20/11/2025 11:30
E’ un puro eufemismo dire che per il Monteleone questi possono essere i giorni più importanti della stagione. Il doppio confronto con la Gadtch, tra campionato e ritorno dei quarti di Coppa Italia, anche per mister Marco Veschini rappresentano un punto di svolta del percorso orvietano.
“E’ indubbiamente una settimana importante per noi - concorda. - Sabato ci siamo aggiudicati lo scontro al vertice, stasera ci giochiamo l'altro importante trofeo stagionale, ossia la Coppa. Mentre la gara di sabato non ha ancora deciso niente, anche se a livello caratteriale ci ha dato molte conferme, quella di stasera è da dentro o fuori, non ci sono appelli da poter mettere in campo, o si va avanti o si va a casa”.
Si gioca al Pala Pellini di Perugia: il Monteleone parte dal 5-4 di gara-1.
“Ho piena fiducia nei miei ragazzi, stanno bene, sono motivati e iniziano a capire quella loro reale forza che io sto cercando di inculcargli nella testa sin dall'inizio - obietta sempre il mister. - Sono stato molto chiaro nell'ultimo allenamento, aver vinto due volte su due contro la Gadtch non significa assolutamente niente, loro sono una grandissima squadra e possono crearci problemi ad ogni gara, per cui nessun timore ovviamente, ma il massimo del rispetto per una squadra che ha tutto per crearci problemi”.

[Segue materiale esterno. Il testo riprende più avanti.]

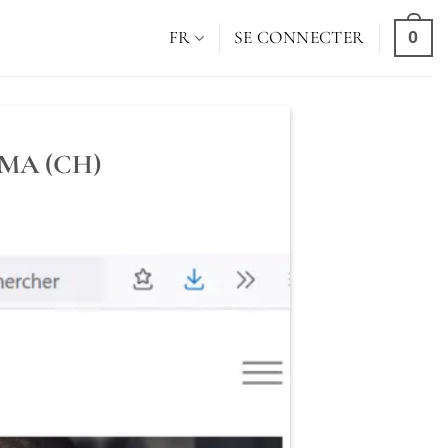
0
FR
SE CONNECTER
RAMA (CH)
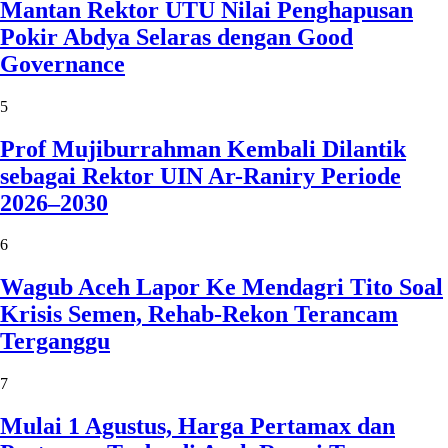
Mantan Rektor UTU Nilai Penghapusan
Pokir Abdya Selaras dengan Good
Governance
5
Prof Mujiburrahman Kembali Dilantik
sebagai Rektor UIN Ar-Raniry Periode
2026–2030
6
Wagub Aceh Lapor Ke Mendagri Tito Soal
Krisis Semen, Rehab-Rekon Terancam
Terganggu
7
Mulai 1 Agustus, Harga Pertamax dan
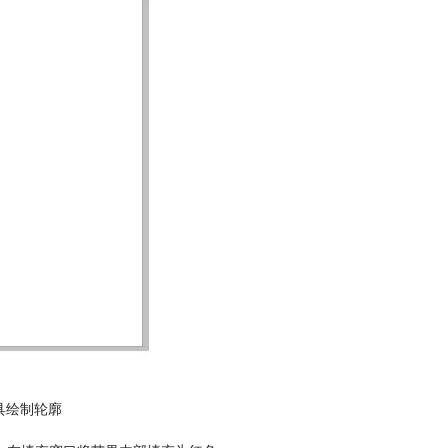
具绘制轮廓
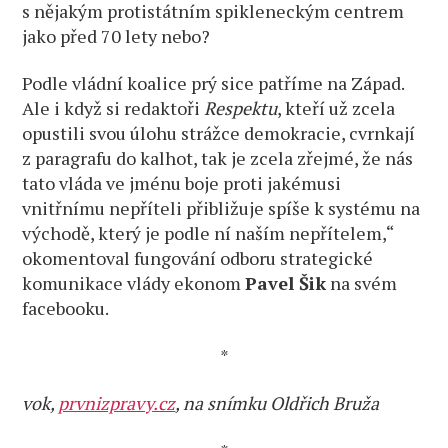
s nějakým protistátním spikleneckým centrem
jako před 70 lety nebo?
Podle vládní koalice prý sice patříme na Západ.
Ale i když si redaktoři
Respektu
, kteří už zcela
opustili svou úlohu strážce demokracie, cvrnkají
z paragrafu do kalhot, tak je zcela zřejmé, že nás
tato vláda ve jménu boje proti jakémusi
vnitřnímu nepříteli přibližuje spíše k systému na
východě, který je podle ní naším nepřítelem,“
okomentoval fungování odboru strategické
komunikace vlády ekonom
Pavel Šik
na svém
facebooku.
*
vok,
prvnizpravy.cz
, na snímku Oldřich Bruža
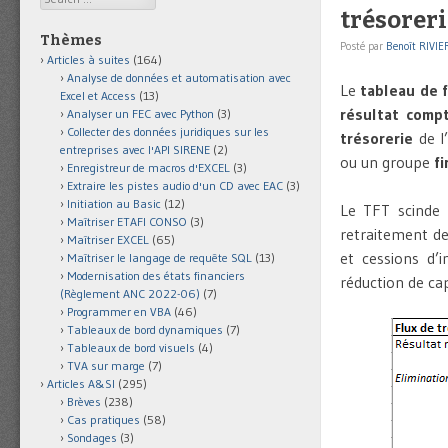
trésoreri
Thèmes
Posté par
Benoît RIVIE
Articles à suites
(164)
Analyse de données et automatisation avec
Le
tableau de f
Excel et Access
(13)
résultat comp
Analyser un FEC avec Python
(3)
Collecter des données juridiques sur les
trésorerie
de l
entreprises avec l'API SIRENE
(2)
ou un groupe
fi
Enregistreur de macros d'EXCEL
(3)
Extraire les pistes audio d'un CD avec EAC
(3)
Initiation au Basic
(12)
Le TFT scinde 
Maîtriser ETAFI CONSO
(3)
retraitement de
Maîtriser EXCEL
(65)
et cessions d’
Maîtriser le langage de requête SQL
(13)
Modernisation des états financiers
réduction de ca
(Règlement ANC 2022-06)
(7)
Programmer en VBA
(46)
Tableaux de bord dynamiques
(7)
Tableaux de bord visuels
(4)
TVA sur marge
(7)
Articles A&SI
(295)
Brèves
(238)
Cas pratiques
(58)
Sondages
(3)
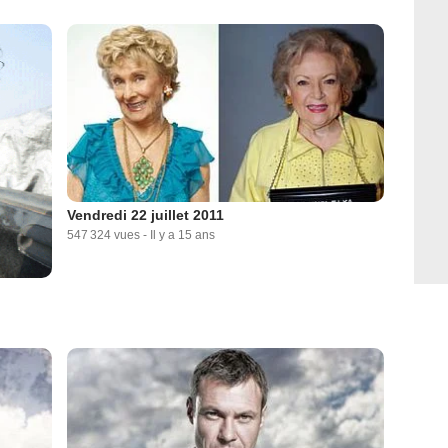
Vendredi 22 juillet 2011
547 324 vues
-
Il y a 15 ans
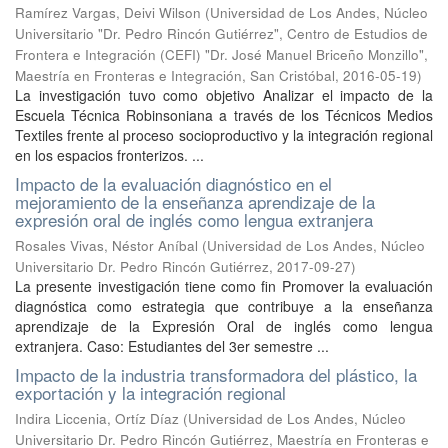
Ramírez Vargas, Deivi Wilson
(
Universidad de Los Andes, Núcleo
Universitario "Dr. Pedro Rincón Gutiérrez", Centro de Estudios de
Frontera e Integración (CEFI) "Dr. José Manuel Briceño Monzillo",
Maestría en Fronteras e Integración, San Cristóbal
,
2016-05-19
)
La investigación tuvo como objetivo Analizar el impacto de la
Escuela Técnica Robinsoniana a través de los Técnicos Medios
Textiles frente al proceso socioproductivo y la integración regional
en los espacios fronterizos. ...
Impacto de la evaluación diagnóstico en el
mejoramiento de la enseñanza aprendizaje de la
expresión oral de inglés como lengua extranjera
Rosales Vivas, Néstor Aníbal
(
Universidad de Los Andes, Núcleo
Universitario Dr. Pedro Rincón Gutiérrez
,
2017-09-27
)
La presente investigación tiene como fin Promover la evaluación
diagnóstica como estrategia que contribuye a la enseñanza
aprendizaje de la Expresión Oral de inglés como lengua
extranjera. Caso: Estudiantes del 3er semestre ...
Impacto de la industria transformadora del plástico, la
exportación y la integración regional
Indira Liccenia, Ortíz Díaz
(
Universidad de Los Andes, Núcleo
Universitario Dr. Pedro Rincón Gutiérrez, Maestría en Fronteras e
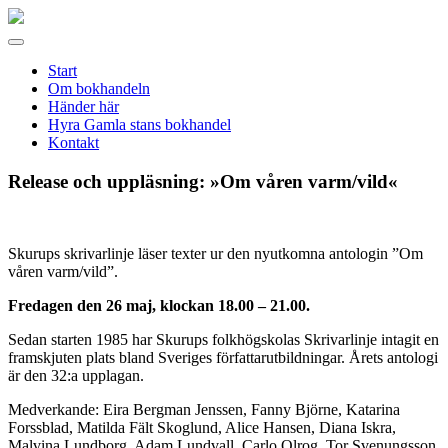
Gamla
stans
Meny
bokhandel
Start
Om bokhandeln
Händer här
Hyra Gamla stans bokhandel
Kontakt
Release och uppläsning: »Om våren varm/vild«
Skurups skrivarlinje läser texter ur den nyutkomna antologin ”Om
våren varm/vild”.
Fredagen den 26 maj, klockan 18.00 – 21.00.
Sedan starten 1985 har Skurups folkhögskolas Skrivarlinje intagit en
framskjuten plats bland Sveriges författarutbildningar. Årets antologi
är den 32:a upplagan.
Medverkande: Eira Bergman Jenssen, Fanny Björne, Katarina
Forssblad, Matilda Fält Skoglund, Alice Hansen, Diana Iskra,
Malvina Lundborg, Adam Lundvall, Carlo Olrog, Tor Svenungsson,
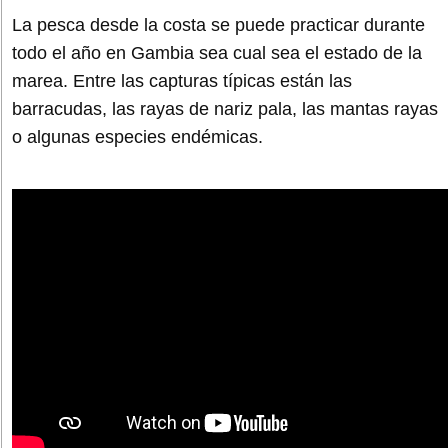
La pesca desde la costa se puede practicar durante
todo el año en Gambia sea cual sea el estado de la
marea. Entre las capturas típicas están las
barracudas, las rayas de nariz pala, las mantas rayas
o algunas especies endémicas.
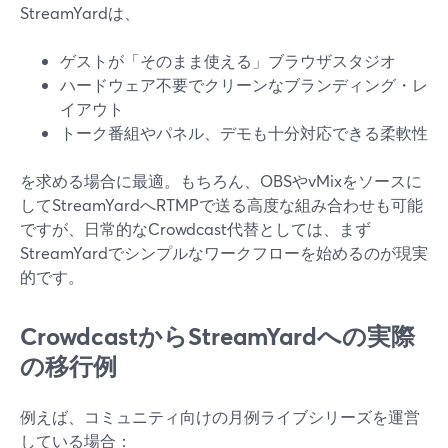
StreamYardは、
ゲストが「そのまま使える」ブラウザスタジオ
ハードウェア不要でクリーンなブランディング・レ
イアウト
トーク番組やパネル、デモも十分対応できる柔軟性
を求める場合に最適。もちろん、OBSやvMixをソースに
してStreamYardへRTMPで送る高度な組み合わせも可能
ですが、日常的なCrowdcast代替としては、まず
StreamYardでシンプルなワークフローを始めるのが現実
的です。
CrowdcastからStreamYardへの実際
の移行例
例えば、コミュニティ向けの月例ライブシリーズを運営
している場合：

L’ultima volta che Veschini ha sollevato la Coppa Italia regionale fu proprio alla guida della Gadtch nella stagione del doblete perugino. Ma il tecnico non ha mai nascosto il suo appeal per la coccarda.
“Tutti sanno la grande importanza che io do alla coppa, per me è un trofeo al pari del campionato, da ex ne abbiamo alzate due insieme, non sminuiro' mai questa competizione, perché vincerla significa iniziare a testare il panorama nazionale, e per la crescita di una squadra è basilare. Il resto lo dirà il campo: di sicuro sarà una grandissima partita, una di quelle che fa piacere esserci, peccato sia venuta così presto”.
In effetti, gara-2 del quarti sarà una vera finale anticipata, anche se va riconosciuto alla C1 umbra di quest’anno, un equilibrio nelle zone di vertice che da tempo non si riscontrava, con cinque squadre raccolte in soli quattro punti e il Monteleone a fare da apripista con due punti di vantaggio proprio sulla Gadtch e l’Avvera Gubbio. E poi ci sarà il ritorno di Veschini in quel palazzetto che lo ha esaltato tre anni addietro.
“Rientrare nel ‘mio’ Pellini… sono certo qualche emozione me la causerà. Per me quel campo ha rappresentato tantissimo, è stato un fedele alleato di rimonte al limite del possibile, mi ha dato quella spinta in situazioni difficili per trasformarle in trofei. Spero che anche stasera sia dalla mia parte, personalmente adoro quel campo”.